Structured page parsing data:
------------------------------------------------------------
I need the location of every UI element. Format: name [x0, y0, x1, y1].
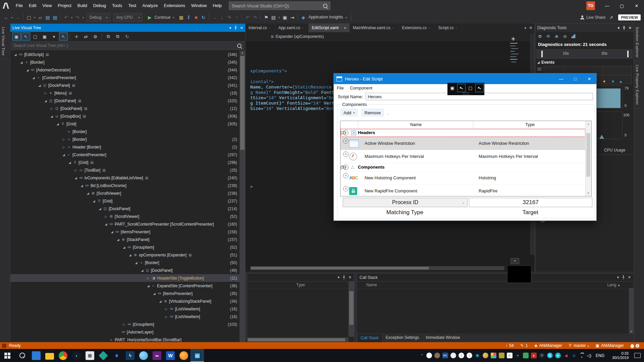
component-row[interactable]: ∧ ≡ Headers (2) [340, 129, 586, 137]
expander-icon[interactable]: ▷ [104, 215, 108, 218]
minimize-button[interactable]: — [600, 0, 614, 11]
taskbar-app-bolt[interactable]: ϟ [123, 349, 137, 362]
expander-icon[interactable]: ◢ [25, 68, 30, 72]
show-just-my-xaml-icon[interactable]: ✛ [72, 33, 81, 41]
remove-button[interactable]: Remove [361, 109, 384, 117]
dropdown-caret-icon[interactable]: ▾ [70, 13, 73, 22]
view-source-icon[interactable]: ▤ [84, 107, 87, 110]
app-insights-flask-icon[interactable]: ◈ [300, 13, 307, 22]
collapse-icon[interactable]: ◢ [537, 61, 540, 64]
stop-icon[interactable]: ■ [193, 13, 199, 22]
push-status[interactable]: ↑54 [505, 343, 514, 348]
cloud-upload-icon[interactable]: ↑ [459, 353, 464, 358]
tray-chevron-icon[interactable]: ⌃ [420, 354, 423, 357]
user-avatar-icon[interactable] [434, 353, 440, 358]
expander-icon[interactable]: ◢ [158, 300, 163, 303]
white-app-icon[interactable] [450, 353, 456, 358]
tree-node[interactable]: ▷ <> [ListViewItem] (16) [10, 305, 245, 313]
tree-node[interactable]: ▷ ▭ [ToolBar] ▤ (25) [10, 166, 245, 174]
pending-edits[interactable]: ✎1 [521, 343, 528, 348]
open-folder-icon[interactable]: ▱ [37, 13, 44, 22]
close-icon[interactable]: ✕ [348, 275, 352, 280]
tree-node[interactable]: ◢ <> [EditScript] ▤ (346) [10, 51, 245, 58]
logitech-icon[interactable]: G [547, 353, 553, 358]
tree-node[interactable]: ▷ <> [GroupItem] (103) [10, 320, 245, 328]
nav-forward-icon[interactable]: → [14, 13, 21, 22]
tree-node[interactable]: ◢ ⊛ xpComponents [Expander] ▤ (51) [10, 251, 245, 259]
pin-icon[interactable]: ▫ [392, 26, 393, 29]
matching-type-dropdown[interactable]: Process ID⌄ [343, 198, 468, 207]
pin-icon[interactable]: ▫ [302, 26, 303, 29]
account-avatar[interactable]: TG [586, 1, 595, 10]
expander-icon[interactable]: ◢ [152, 292, 157, 295]
green-arrow-icon[interactable]: ➤ [514, 351, 522, 359]
new-instance-icon[interactable]: ▣ [12, 33, 21, 41]
expander-icon[interactable]: ◢ [31, 76, 36, 79]
app-insights-dropdown[interactable]: Application Insights ▾ [308, 13, 348, 22]
preview-selection-icon[interactable]: ↖ [59, 33, 68, 41]
type-column-header[interactable]: Type [247, 283, 305, 287]
tree-node[interactable]: ◢ ⌐ [ContentPresenter] (297) [10, 151, 245, 159]
nav-back-icon[interactable]: ← [3, 13, 10, 22]
color-cube-icon[interactable] [491, 353, 496, 358]
menu-item[interactable]: Edit [26, 0, 39, 11]
tool-window-tab[interactable]: Immediate Window [422, 334, 463, 342]
pin-icon[interactable]: ╀ [623, 26, 625, 30]
expander-icon[interactable]: ◢ [146, 284, 151, 288]
blue-dots-icon[interactable]: ⠶ [571, 353, 577, 358]
expander-icon[interactable]: ◢ [98, 207, 102, 210]
show-next-statement-icon[interactable]: → [211, 13, 218, 22]
dialog-menu-item[interactable]: File [334, 85, 347, 90]
menu-item[interactable]: View [39, 0, 55, 11]
taskbar-app-vs-window-active[interactable]: ▣ [191, 349, 204, 362]
adobe-reader-icon[interactable]: ▲ [531, 353, 537, 358]
document-tab[interactable]: Interval.cs ▫ [246, 23, 275, 32]
tree-node[interactable]: ◢ ⊞ [ScrollViewer] (238) [10, 189, 245, 197]
expander-icon[interactable]: ▷ [164, 315, 169, 318]
name-column-header[interactable]: Name [357, 283, 377, 287]
track-focused-element-icon[interactable]: ↖ [475, 84, 484, 92]
tab-cpu-usage[interactable]: CPU Usage [604, 148, 625, 153]
discord-icon[interactable] [426, 353, 432, 358]
collapse-chevron-icon[interactable]: ∧ [343, 186, 348, 191]
settings-wrench-icon[interactable]: ⚙ [91, 33, 100, 41]
share-icon[interactable]: ⇗ [608, 13, 614, 22]
tool-window-tab[interactable]: Call Stack [357, 334, 382, 342]
blue-knot-icon[interactable]: ✺ [475, 353, 480, 358]
sync-icon[interactable]: ⇄ [82, 33, 90, 41]
settings-gear-icon[interactable]: ⚙ [538, 34, 542, 39]
component-row[interactable]: ∧ Maximum Hotkeys Per Interval Maximum H… [340, 150, 586, 163]
taskbar-app-word[interactable]: W [164, 349, 177, 362]
tree-node[interactable]: ◢ ≣ [StackPanel] (157) [10, 236, 245, 243]
expander-icon[interactable]: ▷ [164, 307, 169, 311]
taskbar-app-visual-studio[interactable]: ∞ [150, 349, 164, 362]
lang-column-header[interactable]: Lang▲ [607, 283, 634, 287]
step-over-icon[interactable]: ↷ [226, 13, 232, 22]
tree-node[interactable]: ◢ <> [AdornerDecorator] (344) [10, 66, 245, 74]
window-icon[interactable]: ▣ [281, 13, 288, 22]
live-visual-tree-header[interactable]: Live Visual Tree ▾ ╀ ✕ [10, 24, 245, 32]
callstack-vertical-scrollbar[interactable]: ▼ [629, 288, 634, 334]
solution-status[interactable]: ▣AhkManager [596, 343, 624, 348]
new-project-icon[interactable]: ▢ [25, 13, 32, 22]
close-icon[interactable]: ✕ [240, 26, 243, 30]
pause-icon[interactable]: ‖ [185, 13, 192, 22]
expander-icon[interactable]: ◢ [19, 61, 24, 64]
start-button[interactable] [0, 349, 15, 362]
document-tab[interactable]: MainWindow.xaml.cs ▫ [350, 23, 399, 32]
pin-icon[interactable]: ▫ [340, 26, 341, 29]
taskbar-app-lightblue[interactable] [137, 349, 150, 362]
name-column-header[interactable]: Name [361, 122, 471, 127]
track-focused-icon[interactable]: ▣ [40, 33, 49, 41]
tree-node[interactable]: ⌗ [Border] [10, 128, 245, 135]
continue-button[interactable]: ▶Continue▾ [146, 13, 175, 22]
scroll-up-icon[interactable]: ∧ [586, 123, 591, 126]
timeline-ruler[interactable]: 10s 20s [536, 49, 633, 59]
steam-icon[interactable]: ☉ [539, 353, 545, 358]
zoom-in-icon[interactable]: ⊕ [555, 34, 558, 39]
watch-panel-header[interactable]: ▾ ╀ ✕ [247, 274, 354, 282]
separator[interactable] [102, 34, 102, 40]
xaml-code[interactable]: xpComponents">izontal">Name, Converter={… [250, 68, 347, 111]
menu-item[interactable]: Help [210, 0, 225, 11]
gold-coin-icon[interactable] [483, 353, 488, 358]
------------------------------------------------------------
Your instructions: Determine how many lines above contain the word "button", then give the number by itself.

Solution: 4